Cardiovascular regulation in the period preceding vasovagal syncope in conscious humans

P. O. O. Julu*, V. L. Cooper, S. Hansen† and R. Hainsworth

Institute for Cardiovascular Research, University of Leeds, Leeds LS2 9JT, *Peripheral Nerve and Autonomic Unit, Imperial college of Science, Technology and Medicine, Central Middlesex Hospital, London NW10 7NS and †Department of Clinical Physics, Institute of Neurological Sciences, South Glasgow University Hospitals NHS Trust, Glasgow G51 4TF, UK

To study cardiovascular control in the period leading to vasovagal syncope we monitored beat-to-beat blood pressure, heart rate (HR) and forearm blood flow in 14 patients with posturally related syncope, from supine through to tilt-induced pre-syncope. Signals of arterial blood pressure (BP) from a Finapres photoplethysmograph and an electrocardiograph (ECG) were fed into a NeuroScope system for continuous analysis. Non-invasive indices of cardiac vagal tone (CVT) and cardiac sensitivity to baroreflex (CSB) were derived on a beat-to-beat basis from these data. Brachial vascular resistance (VR) was assessed intermittently from brachial blood flow velocity (Doppler ultrasound) divided by mean arterial pressure (MAP). Patients underwent a progressive orthostatic stress test, which continued to pre-syncope and consisted of 20 min head-up tilt (HUT) at 60 deg, 10 min combined HUT and lower body suction (LBNP) at -20 mmHg followed by LBNP at -40 mmHg. Pre-syncope was defined as a fall in BP to below 80 mmHg systolic accompanied by symptoms. Baseline supine values were: MAP (means ± S.E.M.) 84.9 ± 3.2 mmHg; HR, 63.9 ± 3.2 beats min-1; CVT, 10.8 ± 2.6 (arbitrary units) and CSB, 8.2 ± 1.6 ms mmHg-1. HUT alone provoked pre-syncope in 30 % of the patients whilst the remaining 70 % required LBNP. The cardiovascular responses leading to pre-syncope can be described in four phases. Phase 1, full compensation: where VR increased by 70.9 ± 0.9 %, MAP was 89.2 ± 3.8 mmHg and HR was 74.8 ± 3.2 beats min-1 but CVT decreased to 3.5 ± 0.5 units and CSB to 2.7 ± 0.4 ms mmHg-1. Phase 2, tachycardia: a progressive increase in heart rate peaking at 104.2 ± 5.1 beats min-1. Phase 3, instability: characterised by oscillations in BP and also often in HR; CVT and CSB also decreased to their lowest levels.
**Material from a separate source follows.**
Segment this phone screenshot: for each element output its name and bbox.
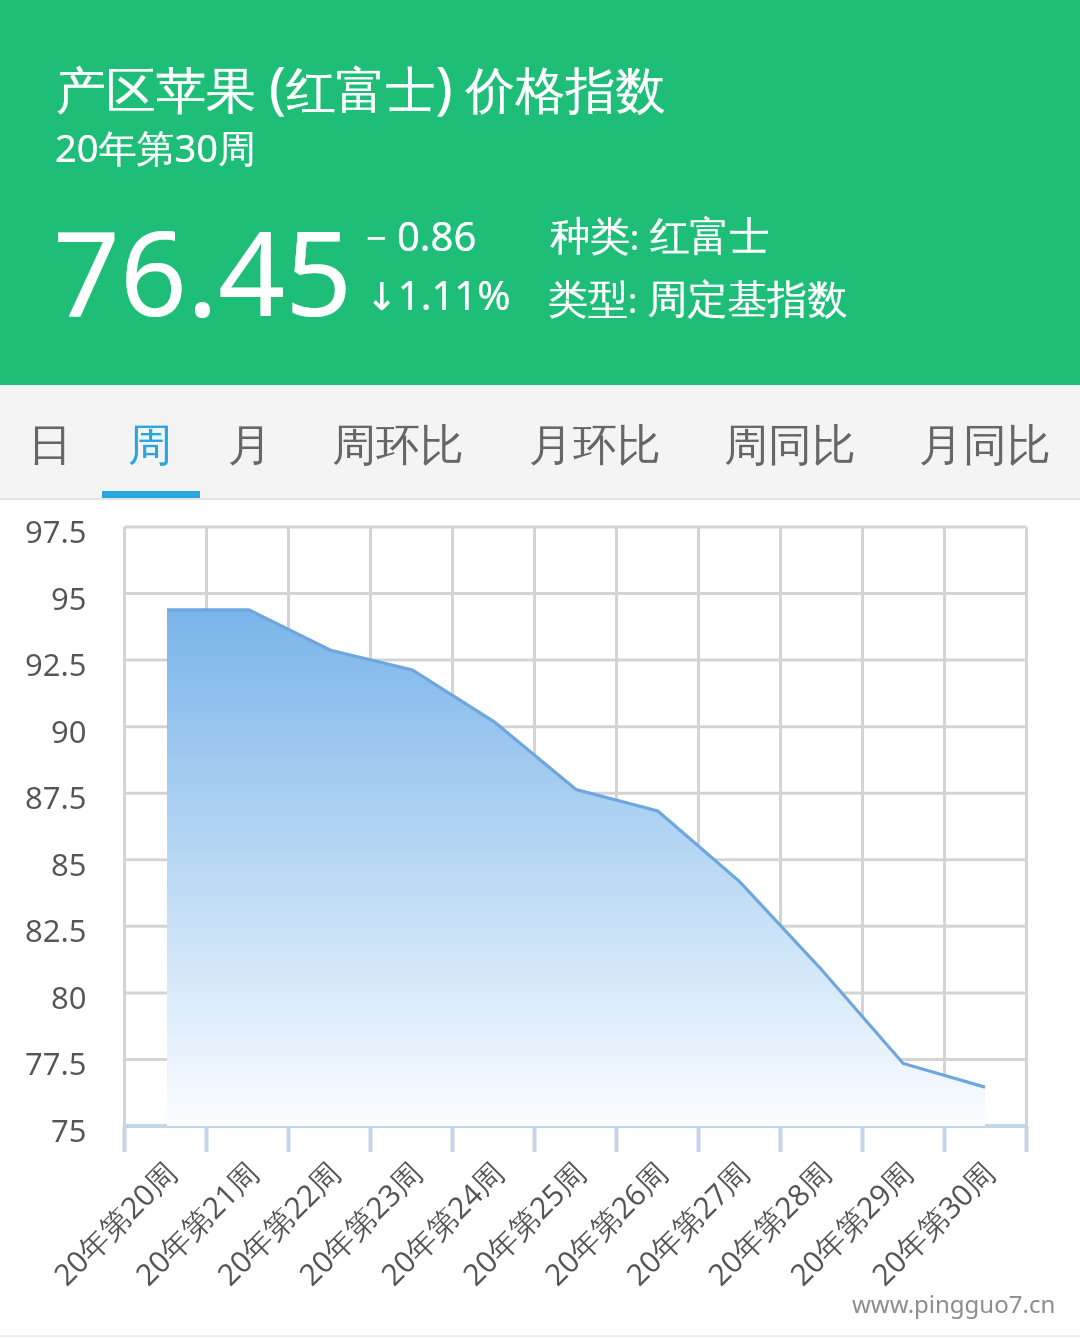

Phase 4, pre-syncope: characterised by sudden decreases in arterial blood pressure and heart rate associated with intensification of the symptoms of pre-syncope. This study has given a clearer picture of the cardiovascular events leading up to pre-syncope. However, the mechanisms behind what causes a fully compensated system suddenly to become unstable remain unknown.